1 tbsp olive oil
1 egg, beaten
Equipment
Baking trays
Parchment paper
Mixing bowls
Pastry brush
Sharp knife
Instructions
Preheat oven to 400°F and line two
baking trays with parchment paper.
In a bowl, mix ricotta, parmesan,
------------------------------------
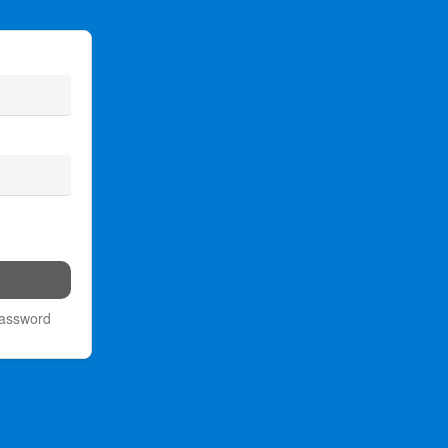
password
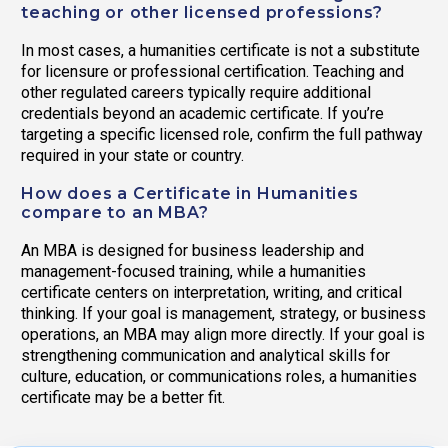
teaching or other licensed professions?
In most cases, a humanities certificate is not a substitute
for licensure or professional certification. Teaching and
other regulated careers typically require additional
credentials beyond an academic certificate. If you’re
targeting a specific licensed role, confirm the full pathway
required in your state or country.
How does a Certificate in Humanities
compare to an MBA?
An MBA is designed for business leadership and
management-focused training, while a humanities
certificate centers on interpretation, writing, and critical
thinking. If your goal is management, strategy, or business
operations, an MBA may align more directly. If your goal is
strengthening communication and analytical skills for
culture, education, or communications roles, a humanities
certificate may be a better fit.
------------------------------------
■ Your assignment ■
Looking at the records above, return exactly the lines from the line with "other regulated careers" to the line with "compare to an MBA?", both ends included.

■ Result for this task ■
other regulated careers typically require additional
credentials beyond an academic certificate. If you’re
targeting a specific licensed role, confirm the full pathway
required in your state or country.
How does a Certificate in Humanities
compare to an MBA?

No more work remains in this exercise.